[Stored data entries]
▽

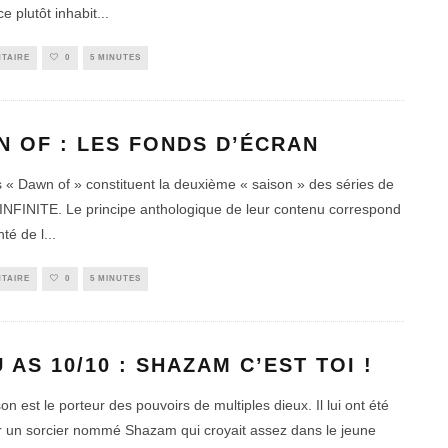
e plutôt inhabit
...
TAIRE
0
5 MINUTES
 OF : LES FONDS D’ÉCRAN
es « Dawn of » constituent la deuxième « saison » des séries de
 INFINITE. Le principe anthologique de leur contenu correspond
nté de l
...
TAIRE
0
5 MINUTES
U AS 10/10 : SHAZAM C’EST TOI !
son est le porteur des pouvoirs de multiples dieux. Il lui ont été
ar un sorcier nommé Shazam qui croyait assez dans le jeune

△

Although the records above contain pictures, only their text is to be repeated, exactly as given.

▶ Completed exercise:
e plutôt inhabit
...
TAIRE
0
5 MINUTES
 OF : LES FONDS D’ÉCRAN
es « Dawn of » constituent la deuxième « saison » des séries de
 INFINITE. Le principe anthologique de leur contenu correspond
nté de l
...
TAIRE
0
5 MINUTES
U AS 10/10 : SHAZAM C’EST TOI !
son est le porteur des pouvoirs de multiples dieux. Il lui ont été
ar un sorcier nommé Shazam qui croyait assez dans le jeune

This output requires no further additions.